On YouTube Audio Extraction
One of the first big integrations I settled on while developing isobot was YouTube. At the time, YouTube Music bots were pervasive in almost every community and server. It seemed like just about every bot had to have the ability to play a song, or, for some of the more complex ones, an entire song queuing system!
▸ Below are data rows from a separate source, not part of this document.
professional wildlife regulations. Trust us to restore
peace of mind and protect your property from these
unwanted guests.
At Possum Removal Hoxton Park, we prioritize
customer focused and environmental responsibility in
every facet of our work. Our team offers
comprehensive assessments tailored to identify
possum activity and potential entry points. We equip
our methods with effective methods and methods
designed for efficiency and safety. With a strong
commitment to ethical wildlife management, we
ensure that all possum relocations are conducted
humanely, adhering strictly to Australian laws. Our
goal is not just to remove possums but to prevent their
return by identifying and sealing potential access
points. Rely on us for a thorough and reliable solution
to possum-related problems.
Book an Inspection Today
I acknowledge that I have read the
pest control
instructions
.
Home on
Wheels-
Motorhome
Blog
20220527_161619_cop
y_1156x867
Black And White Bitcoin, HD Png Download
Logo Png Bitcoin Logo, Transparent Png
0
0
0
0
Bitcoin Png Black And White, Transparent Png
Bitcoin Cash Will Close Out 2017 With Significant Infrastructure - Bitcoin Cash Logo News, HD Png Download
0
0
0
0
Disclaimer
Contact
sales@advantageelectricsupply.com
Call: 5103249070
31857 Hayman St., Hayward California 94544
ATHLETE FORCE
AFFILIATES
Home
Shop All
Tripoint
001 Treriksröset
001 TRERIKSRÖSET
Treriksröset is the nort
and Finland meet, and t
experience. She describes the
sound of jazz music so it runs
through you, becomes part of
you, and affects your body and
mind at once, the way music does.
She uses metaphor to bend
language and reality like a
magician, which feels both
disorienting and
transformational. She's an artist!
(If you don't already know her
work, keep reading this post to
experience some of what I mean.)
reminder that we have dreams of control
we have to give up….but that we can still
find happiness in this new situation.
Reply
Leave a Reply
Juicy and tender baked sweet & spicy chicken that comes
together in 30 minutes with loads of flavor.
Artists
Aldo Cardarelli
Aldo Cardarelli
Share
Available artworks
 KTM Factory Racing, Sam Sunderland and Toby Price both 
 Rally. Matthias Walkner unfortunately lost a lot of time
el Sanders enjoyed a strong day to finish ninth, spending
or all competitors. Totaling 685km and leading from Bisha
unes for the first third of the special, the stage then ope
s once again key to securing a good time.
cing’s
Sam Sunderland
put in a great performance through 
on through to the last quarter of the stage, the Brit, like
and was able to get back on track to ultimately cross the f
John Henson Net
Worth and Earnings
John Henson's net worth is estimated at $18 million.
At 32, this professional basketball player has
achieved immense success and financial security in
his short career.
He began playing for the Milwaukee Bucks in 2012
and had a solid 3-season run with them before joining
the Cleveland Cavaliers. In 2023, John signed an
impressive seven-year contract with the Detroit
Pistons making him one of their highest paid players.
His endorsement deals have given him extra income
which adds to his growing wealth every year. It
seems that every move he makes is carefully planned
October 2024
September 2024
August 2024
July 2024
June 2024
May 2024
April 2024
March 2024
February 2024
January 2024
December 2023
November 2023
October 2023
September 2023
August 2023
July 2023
I initially tried looking around at other open-source bots to see how they were implementing such a feature. There seemed to be roughly 3 approaches:
- Download the video with youtube-dl
and extract the audio with ffmpeg
- Use the YouTube Developer API
- Use Lavaplayer
Each of these approaches came with its own problems, some more than others.
youtube-dl
and ffmpeg
⌗
Isobot’s server is written in Go, and I’m already a bit apprehensive to use a wrapper for both ffmpeg
and youtube-dl
. You’re between a rock and a hard place. Either accept cgo
into your life or be forced to deal with piping stdout
from a spawned process to handle errors.
While neither of those choices is in and of itself a deal-breaker, how YouTube allows you to download videos in the first place was.
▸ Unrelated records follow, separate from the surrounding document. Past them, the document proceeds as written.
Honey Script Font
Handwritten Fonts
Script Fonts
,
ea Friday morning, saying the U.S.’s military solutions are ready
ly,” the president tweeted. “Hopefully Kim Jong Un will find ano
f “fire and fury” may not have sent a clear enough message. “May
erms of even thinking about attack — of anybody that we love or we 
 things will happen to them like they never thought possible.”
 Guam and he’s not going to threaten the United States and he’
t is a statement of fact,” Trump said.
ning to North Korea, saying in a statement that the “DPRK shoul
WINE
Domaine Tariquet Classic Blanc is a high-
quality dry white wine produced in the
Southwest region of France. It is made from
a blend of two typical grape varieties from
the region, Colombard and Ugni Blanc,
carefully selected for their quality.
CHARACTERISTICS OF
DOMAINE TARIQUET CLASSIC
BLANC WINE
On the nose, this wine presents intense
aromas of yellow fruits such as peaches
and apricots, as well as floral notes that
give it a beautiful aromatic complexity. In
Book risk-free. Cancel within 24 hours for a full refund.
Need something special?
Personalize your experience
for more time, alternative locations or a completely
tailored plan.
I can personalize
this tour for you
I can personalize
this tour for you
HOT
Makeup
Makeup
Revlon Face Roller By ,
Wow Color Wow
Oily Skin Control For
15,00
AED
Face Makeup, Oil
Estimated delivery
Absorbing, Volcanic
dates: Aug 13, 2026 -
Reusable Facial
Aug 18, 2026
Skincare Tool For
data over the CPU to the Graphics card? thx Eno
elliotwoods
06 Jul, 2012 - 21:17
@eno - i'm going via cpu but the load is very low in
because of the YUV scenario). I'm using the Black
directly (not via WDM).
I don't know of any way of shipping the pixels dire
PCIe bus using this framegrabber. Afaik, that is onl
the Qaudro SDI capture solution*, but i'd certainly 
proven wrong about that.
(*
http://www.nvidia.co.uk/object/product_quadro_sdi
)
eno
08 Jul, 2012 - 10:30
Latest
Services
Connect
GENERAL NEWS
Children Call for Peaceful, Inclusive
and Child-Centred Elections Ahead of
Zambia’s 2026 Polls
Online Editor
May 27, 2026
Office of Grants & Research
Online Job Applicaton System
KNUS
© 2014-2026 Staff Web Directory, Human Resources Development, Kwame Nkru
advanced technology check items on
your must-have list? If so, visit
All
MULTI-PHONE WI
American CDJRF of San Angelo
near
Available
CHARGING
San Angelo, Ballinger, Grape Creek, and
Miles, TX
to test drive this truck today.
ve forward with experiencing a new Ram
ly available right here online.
When downloading a YouTube video, you have to start by picking a format. Running youtube-dl
with the -F
argument can give you an idea of what formats are available for a given video:
❯ youtube-dl -F https://www.youtube.com/watch\?v\=dQw4w9WgXcQ
[youtube] dQw4w9WgXcQ: Downloading webpage
[youtube] dQw4w9WgXcQ: Downloading player d2cc1285
[info] Available formats for dQw4w9WgXcQ:
format code extension resolution note
249 webm audio only tiny 46k , webm_dash container, opus @ 46k (48000Hz), 1.18MiB
250 webm audio only tiny 61k , webm_dash container, opus @ 61k (48000Hz), 1.55MiB
140 m4a audio only tiny 129k , m4a_dash container, mp4a.40.2@129k (44100Hz), 3.27MiB
251 webm audio only tiny 129k , webm_dash container, opus @129k (48000Hz), 3.28MiB
394 mp4 256x144 144p 67k , mp4_dash container, av01.0.00M.08@ 67k, 25fps, video only, 1.71MiB
160 mp4 256x144 144p 71k , mp4_dash container, avc1.4d400c@ 71k, 25fps, video only, 1.81MiB
278 webm 256x144 144p 89k , webm_dash container, vp9@ 89k, 25fps, video only, 2.27MiB
133 mp4 426x240 240p 117k , mp4_dash container, avc1.4d4015@ 117k, 25fps, video only, 2.96MiB
395 mp4 426x240 240p 133k , mp4_dash container, av01.0.00M.08@ 133k, 25fps, video only, 3.37MiB
242 webm 426x240 240p 159k , webm_dash container, vp9@ 159k, 25fps, video only, 4.02MiB
134 mp4 640x360 360p 219k , mp4_dash container, avc1.4d401e@ 219k, 25fps, video only, 5.55MiB
396 mp4 640x360 360p 259k , mp4_dash container, av01.0.01M.08@ 259k, 25fps, video only, 6.57MiB
243 webm 640x360 360p 273k , webm_dash container, vp9@ 273k, 25fps, video only, 6.91MiB
135 mp4 854x480 480p 337k , mp4_dash container, avc1.4d401e@ 337k, 25fps, video only, 8.52MiB
244 webm 854x480 480p 397k , webm_dash container, vp9@ 397k, 25fps, video only, 10.05MiB
397 mp4 854x480 480p 448k , mp4_dash container, av01.0.04M.08@ 448k, 25fps, video only, 11.33MiB
136 mp4 1280x720 720p 655k , mp4_dash container, avc1.4d401f@ 655k, 25fps, video only, 16.57MiB
247 webm 1280x720 720p 699k , webm_dash container, vp9@ 699k, 25fps, video only, 17.69MiB
398 mp4 1280x720 720p 889k , mp4_dash container, av01.0.05M.08@ 889k, 25fps, video only, 22.48MiB
399 mp4 1920x1080 1080p 1649k , mp4_dash container, av01.0.08M.08@1649k, 25fps, video only, 41.69MiB
137 mp4 1920x1080 1080p 3546k , mp4_dash container, avc1.640028@3546k, 25fps, video only, 89.65MiB
18 mp4 640x360 360p 594k , avc1.42001E, 25fps, mp4a.40.2 (48000Hz), 15.04MiB (best)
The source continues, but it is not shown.